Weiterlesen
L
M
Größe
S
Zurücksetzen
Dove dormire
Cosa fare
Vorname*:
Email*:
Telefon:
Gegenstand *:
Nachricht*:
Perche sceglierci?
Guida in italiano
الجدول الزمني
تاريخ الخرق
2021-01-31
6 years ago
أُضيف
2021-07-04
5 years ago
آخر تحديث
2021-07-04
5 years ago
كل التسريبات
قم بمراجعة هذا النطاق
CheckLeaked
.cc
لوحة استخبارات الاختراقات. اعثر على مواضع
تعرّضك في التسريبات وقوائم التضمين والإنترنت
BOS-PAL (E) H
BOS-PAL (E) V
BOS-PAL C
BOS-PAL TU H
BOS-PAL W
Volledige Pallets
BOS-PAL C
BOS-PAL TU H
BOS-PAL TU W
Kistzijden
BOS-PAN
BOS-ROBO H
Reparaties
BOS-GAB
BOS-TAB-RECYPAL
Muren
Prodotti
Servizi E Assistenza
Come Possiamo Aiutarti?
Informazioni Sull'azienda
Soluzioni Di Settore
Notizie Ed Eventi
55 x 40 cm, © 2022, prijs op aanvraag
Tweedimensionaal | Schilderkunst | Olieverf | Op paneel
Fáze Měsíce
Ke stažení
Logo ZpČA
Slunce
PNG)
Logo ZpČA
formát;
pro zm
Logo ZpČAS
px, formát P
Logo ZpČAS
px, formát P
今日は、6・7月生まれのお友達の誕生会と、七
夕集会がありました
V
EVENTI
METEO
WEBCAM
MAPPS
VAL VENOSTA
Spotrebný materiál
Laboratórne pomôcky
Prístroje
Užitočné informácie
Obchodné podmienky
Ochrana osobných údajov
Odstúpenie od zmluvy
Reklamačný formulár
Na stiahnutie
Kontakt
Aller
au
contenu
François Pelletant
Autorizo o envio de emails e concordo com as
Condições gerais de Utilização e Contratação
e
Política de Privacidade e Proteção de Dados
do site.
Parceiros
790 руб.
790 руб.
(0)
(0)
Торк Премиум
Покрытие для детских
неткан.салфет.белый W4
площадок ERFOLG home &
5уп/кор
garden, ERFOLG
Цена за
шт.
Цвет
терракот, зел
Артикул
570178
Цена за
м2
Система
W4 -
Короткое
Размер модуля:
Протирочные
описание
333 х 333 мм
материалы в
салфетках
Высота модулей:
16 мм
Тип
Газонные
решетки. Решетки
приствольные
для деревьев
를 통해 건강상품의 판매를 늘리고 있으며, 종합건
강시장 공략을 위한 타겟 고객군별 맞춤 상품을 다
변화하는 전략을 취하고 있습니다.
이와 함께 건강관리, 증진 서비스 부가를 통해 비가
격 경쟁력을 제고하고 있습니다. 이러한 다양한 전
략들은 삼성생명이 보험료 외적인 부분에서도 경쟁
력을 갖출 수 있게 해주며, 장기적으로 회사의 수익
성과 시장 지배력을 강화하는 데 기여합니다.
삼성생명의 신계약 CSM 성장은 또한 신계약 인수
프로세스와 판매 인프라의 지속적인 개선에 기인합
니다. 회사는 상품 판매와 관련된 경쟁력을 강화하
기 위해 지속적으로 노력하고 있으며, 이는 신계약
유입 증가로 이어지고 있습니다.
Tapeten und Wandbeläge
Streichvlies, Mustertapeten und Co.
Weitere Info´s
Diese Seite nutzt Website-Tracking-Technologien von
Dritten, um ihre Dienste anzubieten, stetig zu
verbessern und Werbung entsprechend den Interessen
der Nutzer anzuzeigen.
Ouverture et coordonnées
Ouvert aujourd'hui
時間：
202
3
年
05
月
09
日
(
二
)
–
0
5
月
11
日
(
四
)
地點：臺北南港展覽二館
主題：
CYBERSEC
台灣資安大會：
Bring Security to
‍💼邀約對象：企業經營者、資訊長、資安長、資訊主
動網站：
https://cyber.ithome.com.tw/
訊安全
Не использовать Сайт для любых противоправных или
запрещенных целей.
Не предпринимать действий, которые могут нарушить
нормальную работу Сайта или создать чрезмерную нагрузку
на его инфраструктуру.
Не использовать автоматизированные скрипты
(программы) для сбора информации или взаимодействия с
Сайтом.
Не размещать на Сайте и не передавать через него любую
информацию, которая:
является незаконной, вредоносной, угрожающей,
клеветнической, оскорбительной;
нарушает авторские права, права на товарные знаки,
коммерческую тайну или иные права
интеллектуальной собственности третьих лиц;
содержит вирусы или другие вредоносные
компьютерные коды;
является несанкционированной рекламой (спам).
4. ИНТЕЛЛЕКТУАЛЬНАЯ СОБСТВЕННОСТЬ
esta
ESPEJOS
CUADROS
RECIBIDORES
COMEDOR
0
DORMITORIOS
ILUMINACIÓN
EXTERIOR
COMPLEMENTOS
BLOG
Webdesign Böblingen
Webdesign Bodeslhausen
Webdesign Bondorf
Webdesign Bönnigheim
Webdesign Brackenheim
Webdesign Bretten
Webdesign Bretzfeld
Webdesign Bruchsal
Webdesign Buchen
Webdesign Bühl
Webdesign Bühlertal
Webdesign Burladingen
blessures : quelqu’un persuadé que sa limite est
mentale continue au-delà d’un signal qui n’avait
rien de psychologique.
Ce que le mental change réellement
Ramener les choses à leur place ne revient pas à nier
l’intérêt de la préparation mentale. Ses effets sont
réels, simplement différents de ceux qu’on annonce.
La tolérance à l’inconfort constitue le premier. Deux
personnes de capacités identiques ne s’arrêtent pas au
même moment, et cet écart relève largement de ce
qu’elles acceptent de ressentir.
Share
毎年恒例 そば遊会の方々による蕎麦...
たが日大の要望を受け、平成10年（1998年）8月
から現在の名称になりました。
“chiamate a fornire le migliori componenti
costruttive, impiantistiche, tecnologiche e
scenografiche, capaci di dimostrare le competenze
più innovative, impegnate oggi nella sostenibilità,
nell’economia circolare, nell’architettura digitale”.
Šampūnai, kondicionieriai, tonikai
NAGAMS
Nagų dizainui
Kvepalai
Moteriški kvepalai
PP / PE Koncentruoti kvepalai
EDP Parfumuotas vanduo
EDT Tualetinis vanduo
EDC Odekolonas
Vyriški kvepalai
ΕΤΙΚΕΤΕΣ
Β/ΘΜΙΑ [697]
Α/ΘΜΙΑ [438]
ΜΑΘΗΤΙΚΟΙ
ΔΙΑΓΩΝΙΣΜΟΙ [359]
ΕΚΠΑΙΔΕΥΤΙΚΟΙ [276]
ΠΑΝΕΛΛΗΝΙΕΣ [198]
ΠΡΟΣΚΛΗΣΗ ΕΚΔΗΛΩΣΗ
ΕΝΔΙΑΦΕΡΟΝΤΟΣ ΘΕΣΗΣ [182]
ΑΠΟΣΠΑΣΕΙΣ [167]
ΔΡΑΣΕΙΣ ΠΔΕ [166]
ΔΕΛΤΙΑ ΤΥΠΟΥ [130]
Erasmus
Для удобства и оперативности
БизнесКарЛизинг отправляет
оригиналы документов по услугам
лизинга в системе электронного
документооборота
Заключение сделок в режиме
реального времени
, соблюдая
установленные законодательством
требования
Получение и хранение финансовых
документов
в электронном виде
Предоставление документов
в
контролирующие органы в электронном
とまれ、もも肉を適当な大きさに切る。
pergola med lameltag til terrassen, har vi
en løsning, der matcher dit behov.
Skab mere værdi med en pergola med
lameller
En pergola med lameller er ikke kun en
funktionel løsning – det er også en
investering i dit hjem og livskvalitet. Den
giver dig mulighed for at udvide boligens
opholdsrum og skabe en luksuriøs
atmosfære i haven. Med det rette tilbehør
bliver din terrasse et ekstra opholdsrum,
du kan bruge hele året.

ABOUT THIS TASK – Would you please repeat exactly the lines above, starting at the line with "6 years ago" and stopping at the line with "Торк Премиум", both included?

EXERCISE RESULT –
6 years ago
أُضيف
2021-07-04
5 years ago
آخر تحديث
2021-07-04
5 years ago
كل التسريبات
قم بمراجعة هذا النطاق
CheckLeaked
.cc
لوحة استخبارات الاختراقات. اعثر على مواضع
تعرّضك في التسريبات وقوائم التضمين والإنترنت
BOS-PAL (E) H
BOS-PAL (E) V
BOS-PAL C
BOS-PAL TU H
BOS-PAL W
Volledige Pallets
BOS-PAL C
BOS-PAL TU H
BOS-PAL TU W
Kistzijden
BOS-PAN
BOS-ROBO H
Reparaties
BOS-GAB
BOS-TAB-RECYPAL
Muren
Prodotti
Servizi E Assistenza
Come Possiamo Aiutarti?
Informazioni Sull'azienda
Soluzioni Di Settore
Notizie Ed Eventi
55 x 40 cm, © 2022, prijs op aanvraag
Tweedimensionaal | Schilderkunst | Olieverf | Op paneel
Fáze Měsíce
Ke stažení
Logo ZpČA
Slunce
PNG)
Logo ZpČA
formát;
pro zm
Logo ZpČAS
px, formát P
Logo ZpČAS
px, formát P
今日は、6・7月生まれのお友達の誕生会と、七
夕集会がありました
V
EVENTI
METEO
WEBCAM
MAPPS
VAL VENOSTA
Spotrebný materiál
Laboratórne pomôcky
Prístroje
Užitočné informácie
Obchodné podmienky
Ochrana osobných údajov
Odstúpenie od zmluvy
Reklamačný formulár
Na stiahnutie
Kontakt
Aller
au
contenu
François Pelletant
Autorizo o envio de emails e concordo com as
Condições gerais de Utilização e Contratação
e
Política de Privacidade e Proteção de Dados
do site.
Parceiros
790 руб.
790 руб.
(0)
(0)
Торк Премиум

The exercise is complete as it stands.